1. Field of the Invention
The invention relates generally to computer processing and, in particular, to an apparatus and method for handling fused multiply add operations.
2. Background Art
To improve floating-point arithmetic processing, most modern processors use a process called the fused-multiply add (FMA) to combine a floating-point multiplication operation and a floating-point addition operation for execution as a single instruction, e.g., (A×B)+C. By performing two operations in a single instruction, the FMA reduces overall execution time and hardware costs. The FMA also provides improved precision because rounding need only be performed after both the multiplication and addition operations are performed at full precision (i.e., there is only one rounding error instead of two). The FMA has set a new trend in processor design, and there is a strong desire to optimize efficiency and performance in FMA architectures.

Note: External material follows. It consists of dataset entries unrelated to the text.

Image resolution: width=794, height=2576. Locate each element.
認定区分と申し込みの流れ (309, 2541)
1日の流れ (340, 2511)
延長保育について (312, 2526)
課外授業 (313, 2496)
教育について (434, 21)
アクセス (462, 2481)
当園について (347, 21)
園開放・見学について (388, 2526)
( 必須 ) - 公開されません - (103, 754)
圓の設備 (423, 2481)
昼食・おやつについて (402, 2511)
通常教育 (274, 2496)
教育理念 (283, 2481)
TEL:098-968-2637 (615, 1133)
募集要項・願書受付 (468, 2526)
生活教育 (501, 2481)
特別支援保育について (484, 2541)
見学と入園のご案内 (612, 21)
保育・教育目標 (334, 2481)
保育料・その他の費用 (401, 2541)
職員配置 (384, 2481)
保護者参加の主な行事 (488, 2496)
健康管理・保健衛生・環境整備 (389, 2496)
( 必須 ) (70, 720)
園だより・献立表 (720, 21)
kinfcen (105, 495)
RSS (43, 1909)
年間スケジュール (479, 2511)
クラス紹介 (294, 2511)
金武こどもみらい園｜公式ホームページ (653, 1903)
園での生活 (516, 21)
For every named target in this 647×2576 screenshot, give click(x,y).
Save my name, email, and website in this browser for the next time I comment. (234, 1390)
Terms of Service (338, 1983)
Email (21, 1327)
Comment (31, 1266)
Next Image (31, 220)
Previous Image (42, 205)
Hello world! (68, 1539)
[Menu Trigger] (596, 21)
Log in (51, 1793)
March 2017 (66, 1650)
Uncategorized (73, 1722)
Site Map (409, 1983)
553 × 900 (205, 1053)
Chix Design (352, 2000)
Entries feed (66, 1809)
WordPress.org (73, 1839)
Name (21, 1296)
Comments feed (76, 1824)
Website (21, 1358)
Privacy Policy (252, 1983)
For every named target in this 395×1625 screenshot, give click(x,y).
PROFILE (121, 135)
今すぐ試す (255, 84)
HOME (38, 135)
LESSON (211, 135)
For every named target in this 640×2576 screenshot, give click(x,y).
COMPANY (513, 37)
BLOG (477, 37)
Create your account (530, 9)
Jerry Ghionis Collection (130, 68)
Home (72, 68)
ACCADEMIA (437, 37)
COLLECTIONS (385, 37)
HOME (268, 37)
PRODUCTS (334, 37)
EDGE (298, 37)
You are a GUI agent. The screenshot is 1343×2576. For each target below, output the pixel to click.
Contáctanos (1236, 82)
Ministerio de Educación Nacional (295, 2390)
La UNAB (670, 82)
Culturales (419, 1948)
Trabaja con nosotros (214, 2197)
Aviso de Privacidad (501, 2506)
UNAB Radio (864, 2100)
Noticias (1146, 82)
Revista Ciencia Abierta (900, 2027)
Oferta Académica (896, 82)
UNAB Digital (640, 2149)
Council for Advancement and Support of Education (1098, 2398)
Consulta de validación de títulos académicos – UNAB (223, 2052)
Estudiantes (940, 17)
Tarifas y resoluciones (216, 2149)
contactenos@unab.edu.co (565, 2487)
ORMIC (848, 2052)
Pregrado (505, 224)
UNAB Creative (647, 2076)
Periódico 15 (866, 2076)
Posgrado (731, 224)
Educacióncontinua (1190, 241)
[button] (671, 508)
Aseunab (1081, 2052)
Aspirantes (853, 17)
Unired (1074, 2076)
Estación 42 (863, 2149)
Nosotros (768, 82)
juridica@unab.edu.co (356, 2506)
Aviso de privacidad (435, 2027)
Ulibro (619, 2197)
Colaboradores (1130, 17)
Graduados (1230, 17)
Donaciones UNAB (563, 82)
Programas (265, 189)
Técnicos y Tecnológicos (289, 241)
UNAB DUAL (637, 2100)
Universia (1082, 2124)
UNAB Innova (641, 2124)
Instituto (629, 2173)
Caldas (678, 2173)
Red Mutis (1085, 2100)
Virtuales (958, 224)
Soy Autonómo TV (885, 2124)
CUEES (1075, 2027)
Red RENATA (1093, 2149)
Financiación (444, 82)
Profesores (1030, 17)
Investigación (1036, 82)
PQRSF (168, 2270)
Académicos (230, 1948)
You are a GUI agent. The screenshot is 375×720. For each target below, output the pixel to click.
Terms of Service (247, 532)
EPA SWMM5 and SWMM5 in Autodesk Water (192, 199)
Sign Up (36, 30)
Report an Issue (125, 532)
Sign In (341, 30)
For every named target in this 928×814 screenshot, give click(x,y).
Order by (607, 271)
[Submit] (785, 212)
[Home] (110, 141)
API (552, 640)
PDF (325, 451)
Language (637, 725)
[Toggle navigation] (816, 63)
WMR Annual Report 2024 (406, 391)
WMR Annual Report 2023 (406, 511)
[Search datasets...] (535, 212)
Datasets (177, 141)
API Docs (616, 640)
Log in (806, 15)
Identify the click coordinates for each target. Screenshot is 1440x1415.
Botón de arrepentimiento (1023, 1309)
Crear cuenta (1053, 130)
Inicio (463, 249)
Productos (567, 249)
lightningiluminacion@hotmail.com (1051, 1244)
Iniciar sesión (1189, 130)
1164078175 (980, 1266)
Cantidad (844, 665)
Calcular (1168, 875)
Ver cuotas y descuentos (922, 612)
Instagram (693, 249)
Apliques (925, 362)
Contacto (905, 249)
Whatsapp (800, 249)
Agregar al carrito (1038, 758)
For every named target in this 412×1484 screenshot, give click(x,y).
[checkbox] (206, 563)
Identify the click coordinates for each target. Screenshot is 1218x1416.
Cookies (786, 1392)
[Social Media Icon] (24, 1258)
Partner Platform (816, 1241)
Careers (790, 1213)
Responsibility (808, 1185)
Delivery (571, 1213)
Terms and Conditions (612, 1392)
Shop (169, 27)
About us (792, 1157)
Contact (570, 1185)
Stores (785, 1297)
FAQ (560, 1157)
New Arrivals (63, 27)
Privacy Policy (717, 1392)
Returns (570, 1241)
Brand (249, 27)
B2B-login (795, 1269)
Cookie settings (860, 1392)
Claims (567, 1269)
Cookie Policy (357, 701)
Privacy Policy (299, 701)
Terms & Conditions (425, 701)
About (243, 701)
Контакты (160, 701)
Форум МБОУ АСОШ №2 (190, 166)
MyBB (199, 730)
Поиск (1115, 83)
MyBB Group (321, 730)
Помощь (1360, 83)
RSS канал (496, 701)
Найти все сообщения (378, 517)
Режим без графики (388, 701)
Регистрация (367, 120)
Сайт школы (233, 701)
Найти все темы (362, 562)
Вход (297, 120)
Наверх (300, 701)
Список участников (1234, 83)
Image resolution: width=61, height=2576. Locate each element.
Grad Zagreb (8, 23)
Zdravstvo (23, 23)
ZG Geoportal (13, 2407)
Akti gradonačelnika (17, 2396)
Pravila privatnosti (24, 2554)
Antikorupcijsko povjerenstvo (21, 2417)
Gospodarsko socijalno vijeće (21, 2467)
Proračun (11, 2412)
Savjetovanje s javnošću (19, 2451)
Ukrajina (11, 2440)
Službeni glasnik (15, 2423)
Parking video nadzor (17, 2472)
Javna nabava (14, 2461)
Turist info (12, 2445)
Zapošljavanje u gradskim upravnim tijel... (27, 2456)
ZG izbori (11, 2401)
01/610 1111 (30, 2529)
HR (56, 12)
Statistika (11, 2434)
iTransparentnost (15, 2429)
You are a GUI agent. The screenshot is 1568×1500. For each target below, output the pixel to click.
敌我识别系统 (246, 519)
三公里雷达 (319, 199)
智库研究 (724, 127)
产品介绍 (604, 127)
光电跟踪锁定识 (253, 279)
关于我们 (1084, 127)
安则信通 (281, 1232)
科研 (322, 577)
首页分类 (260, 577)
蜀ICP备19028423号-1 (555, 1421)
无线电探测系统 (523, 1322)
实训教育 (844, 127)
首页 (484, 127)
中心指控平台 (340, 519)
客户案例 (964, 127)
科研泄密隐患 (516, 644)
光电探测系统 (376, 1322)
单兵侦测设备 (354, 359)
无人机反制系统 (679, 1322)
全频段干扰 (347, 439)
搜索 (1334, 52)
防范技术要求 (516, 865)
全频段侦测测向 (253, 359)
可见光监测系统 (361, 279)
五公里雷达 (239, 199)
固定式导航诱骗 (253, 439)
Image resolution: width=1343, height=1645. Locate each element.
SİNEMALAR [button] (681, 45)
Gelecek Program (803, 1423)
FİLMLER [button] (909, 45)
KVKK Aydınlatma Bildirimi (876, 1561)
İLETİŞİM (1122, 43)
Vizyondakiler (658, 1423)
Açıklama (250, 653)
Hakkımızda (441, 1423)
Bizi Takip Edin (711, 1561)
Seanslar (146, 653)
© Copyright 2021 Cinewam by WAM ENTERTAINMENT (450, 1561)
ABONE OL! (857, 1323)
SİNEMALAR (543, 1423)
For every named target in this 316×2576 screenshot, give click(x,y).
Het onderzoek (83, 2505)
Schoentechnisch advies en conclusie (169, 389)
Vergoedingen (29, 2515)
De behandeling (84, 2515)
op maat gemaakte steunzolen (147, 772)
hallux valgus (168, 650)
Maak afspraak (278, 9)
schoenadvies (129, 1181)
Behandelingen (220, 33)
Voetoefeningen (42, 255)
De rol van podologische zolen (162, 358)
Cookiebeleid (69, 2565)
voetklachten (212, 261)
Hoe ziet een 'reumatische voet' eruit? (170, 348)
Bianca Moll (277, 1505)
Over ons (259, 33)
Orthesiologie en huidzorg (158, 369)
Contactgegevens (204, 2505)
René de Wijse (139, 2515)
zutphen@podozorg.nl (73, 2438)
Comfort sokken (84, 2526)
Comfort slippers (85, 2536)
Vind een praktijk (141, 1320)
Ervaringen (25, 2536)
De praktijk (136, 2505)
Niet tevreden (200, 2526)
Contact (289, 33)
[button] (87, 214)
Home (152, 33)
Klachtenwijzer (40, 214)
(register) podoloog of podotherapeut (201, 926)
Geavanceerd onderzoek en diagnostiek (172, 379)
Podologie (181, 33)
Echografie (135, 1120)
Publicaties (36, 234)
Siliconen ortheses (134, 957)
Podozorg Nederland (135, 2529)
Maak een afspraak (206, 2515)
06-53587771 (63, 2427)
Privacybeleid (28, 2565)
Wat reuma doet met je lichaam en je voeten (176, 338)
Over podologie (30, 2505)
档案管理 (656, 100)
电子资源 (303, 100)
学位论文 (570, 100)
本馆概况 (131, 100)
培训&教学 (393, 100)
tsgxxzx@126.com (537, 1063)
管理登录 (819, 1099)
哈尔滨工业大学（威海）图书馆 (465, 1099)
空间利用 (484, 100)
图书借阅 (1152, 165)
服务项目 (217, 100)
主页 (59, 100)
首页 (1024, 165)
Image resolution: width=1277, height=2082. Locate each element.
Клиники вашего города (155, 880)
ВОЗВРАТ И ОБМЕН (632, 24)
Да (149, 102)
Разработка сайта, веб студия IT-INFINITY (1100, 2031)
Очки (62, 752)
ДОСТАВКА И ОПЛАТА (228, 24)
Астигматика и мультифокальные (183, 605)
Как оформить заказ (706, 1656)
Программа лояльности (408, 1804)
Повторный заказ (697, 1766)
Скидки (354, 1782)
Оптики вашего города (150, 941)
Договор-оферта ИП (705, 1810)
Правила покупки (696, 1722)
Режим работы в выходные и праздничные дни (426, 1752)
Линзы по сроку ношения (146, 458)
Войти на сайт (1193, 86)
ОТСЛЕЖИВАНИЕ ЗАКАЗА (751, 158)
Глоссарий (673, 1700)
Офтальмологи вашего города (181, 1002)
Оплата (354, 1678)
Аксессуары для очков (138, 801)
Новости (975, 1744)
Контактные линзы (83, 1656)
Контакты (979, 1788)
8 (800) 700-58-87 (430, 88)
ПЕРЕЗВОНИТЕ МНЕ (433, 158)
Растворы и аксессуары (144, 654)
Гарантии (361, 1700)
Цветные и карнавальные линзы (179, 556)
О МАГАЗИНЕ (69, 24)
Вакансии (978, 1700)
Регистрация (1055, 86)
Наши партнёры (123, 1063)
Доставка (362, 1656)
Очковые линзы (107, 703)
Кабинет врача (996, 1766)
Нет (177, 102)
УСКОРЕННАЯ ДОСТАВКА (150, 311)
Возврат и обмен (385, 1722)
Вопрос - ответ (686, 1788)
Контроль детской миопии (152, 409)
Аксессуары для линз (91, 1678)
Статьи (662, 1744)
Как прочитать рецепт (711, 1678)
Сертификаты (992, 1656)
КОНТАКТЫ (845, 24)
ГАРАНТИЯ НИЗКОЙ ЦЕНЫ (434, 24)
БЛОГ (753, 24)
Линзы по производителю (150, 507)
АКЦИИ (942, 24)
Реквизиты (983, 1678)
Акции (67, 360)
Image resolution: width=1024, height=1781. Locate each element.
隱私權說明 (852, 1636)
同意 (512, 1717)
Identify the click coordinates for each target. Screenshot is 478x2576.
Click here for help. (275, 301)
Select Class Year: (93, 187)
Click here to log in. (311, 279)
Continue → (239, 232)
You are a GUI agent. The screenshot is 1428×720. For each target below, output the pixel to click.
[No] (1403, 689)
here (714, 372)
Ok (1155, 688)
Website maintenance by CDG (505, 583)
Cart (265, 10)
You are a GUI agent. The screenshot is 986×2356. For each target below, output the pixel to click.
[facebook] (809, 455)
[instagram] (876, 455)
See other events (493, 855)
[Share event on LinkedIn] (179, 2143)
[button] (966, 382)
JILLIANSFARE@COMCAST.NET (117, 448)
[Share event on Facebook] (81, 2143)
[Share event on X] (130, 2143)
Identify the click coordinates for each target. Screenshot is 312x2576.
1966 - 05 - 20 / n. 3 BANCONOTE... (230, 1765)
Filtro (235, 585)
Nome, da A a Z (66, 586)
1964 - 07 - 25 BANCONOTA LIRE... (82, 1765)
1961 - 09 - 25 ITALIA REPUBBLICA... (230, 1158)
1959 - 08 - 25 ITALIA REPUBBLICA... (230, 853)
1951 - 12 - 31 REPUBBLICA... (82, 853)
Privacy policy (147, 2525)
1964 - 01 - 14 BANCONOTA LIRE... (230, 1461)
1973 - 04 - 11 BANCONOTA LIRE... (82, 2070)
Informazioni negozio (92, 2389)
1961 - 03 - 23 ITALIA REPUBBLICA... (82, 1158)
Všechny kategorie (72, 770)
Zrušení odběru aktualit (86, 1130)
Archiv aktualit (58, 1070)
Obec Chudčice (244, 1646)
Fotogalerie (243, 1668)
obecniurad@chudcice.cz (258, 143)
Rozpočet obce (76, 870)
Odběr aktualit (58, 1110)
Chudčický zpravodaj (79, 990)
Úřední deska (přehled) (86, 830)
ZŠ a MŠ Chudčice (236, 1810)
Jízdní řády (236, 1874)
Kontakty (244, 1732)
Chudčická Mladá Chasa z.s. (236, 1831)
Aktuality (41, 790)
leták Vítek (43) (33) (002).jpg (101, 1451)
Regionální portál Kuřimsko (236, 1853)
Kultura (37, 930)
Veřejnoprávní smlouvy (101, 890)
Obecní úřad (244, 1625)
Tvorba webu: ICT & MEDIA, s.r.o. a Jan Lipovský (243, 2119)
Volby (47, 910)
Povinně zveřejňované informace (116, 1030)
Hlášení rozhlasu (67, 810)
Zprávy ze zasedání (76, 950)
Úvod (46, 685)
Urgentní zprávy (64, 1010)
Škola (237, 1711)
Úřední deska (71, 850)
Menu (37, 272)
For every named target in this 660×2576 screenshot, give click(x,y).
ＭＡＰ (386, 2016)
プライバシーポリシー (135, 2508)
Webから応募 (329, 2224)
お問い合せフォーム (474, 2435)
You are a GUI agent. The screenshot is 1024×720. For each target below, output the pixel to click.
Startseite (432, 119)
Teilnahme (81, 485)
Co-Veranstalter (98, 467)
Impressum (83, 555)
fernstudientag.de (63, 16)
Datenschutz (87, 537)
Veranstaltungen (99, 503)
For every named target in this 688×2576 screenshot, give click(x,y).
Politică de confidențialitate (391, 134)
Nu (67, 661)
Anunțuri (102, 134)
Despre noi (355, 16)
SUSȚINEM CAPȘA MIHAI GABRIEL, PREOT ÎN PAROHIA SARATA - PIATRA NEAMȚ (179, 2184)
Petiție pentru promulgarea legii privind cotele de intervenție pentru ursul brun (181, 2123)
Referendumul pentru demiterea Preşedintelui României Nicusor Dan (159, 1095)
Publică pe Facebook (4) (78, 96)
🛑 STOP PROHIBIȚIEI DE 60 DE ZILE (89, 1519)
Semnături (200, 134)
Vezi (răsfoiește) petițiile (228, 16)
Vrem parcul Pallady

FIG. 1 shows a general schematic of a conventional FMA architecture for implementing FMA operations. First, a multiplier multiplies the A and B operands and outputs the product in carry-save format, while an aligner aligns the C operand based on the exponent difference of A, B, and C. Then, a 3:2 carry-save adder (CSA), an incrementer, and a carry-propagate adder (CPA) combine the aligned C and the product of A and B to produce an intermediate sum, which a complementer complements as necessary, and a leading zero anticipator (LZA) determines the normalization shift amount. Finally, a normalizer and a rounder normalizes and rounds the result to obtain the final mantissa of the FMA operation. Rounding is performed because the result of floating point operations must conform to a particular data format having a finite number of bits.
The adder output may be either positive or negative. Thus, according to conventional FMA architectures, the adder output goes through a complementer to ensure that a negative output is complemented before the output is normalized and a sticky bit is generated.